— YOUR INSTRUCTIONS —
Your output should be the line with "o make a diagnosis." and all following lines of the data below, through the end, repeated exactly.

— AVAILABLE DATA —
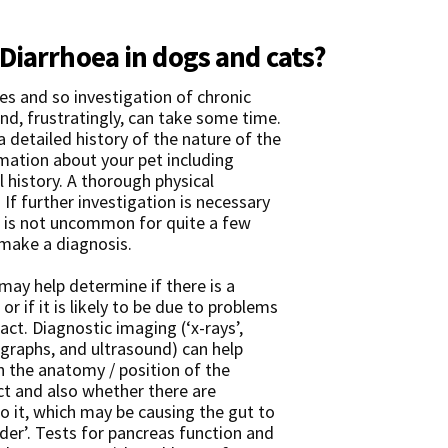
Diarrhoea in dogs and cats?
es and so investigation of chronic
nd, frustratingly, can take some time.
 a detailed history of the nature of the
rmation about your pet including
 history. A thorough physical
 If further investigation is necessary
t is not uncommon for quite a few
o make a diagnosis.
y help determine if there is a
or if it is likely to be due to problems
ract. Diagnostic imaging (‘x-rays’,
ographs, and ultrasound) can help
 the anatomy / position of the
ct and also whether there are
o it, which may be causing the gut to
der’. Tests for pancreas function and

— RESPONSE FOR THIS EXERCISE —
o make a diagnosis.
y help determine if there is a
or if it is likely to be due to problems
ract. Diagnostic imaging (‘x-rays’,
ographs, and ultrasound) can help
 the anatomy / position of the
ct and also whether there are
o it, which may be causing the gut to
der’. Tests for pancreas function and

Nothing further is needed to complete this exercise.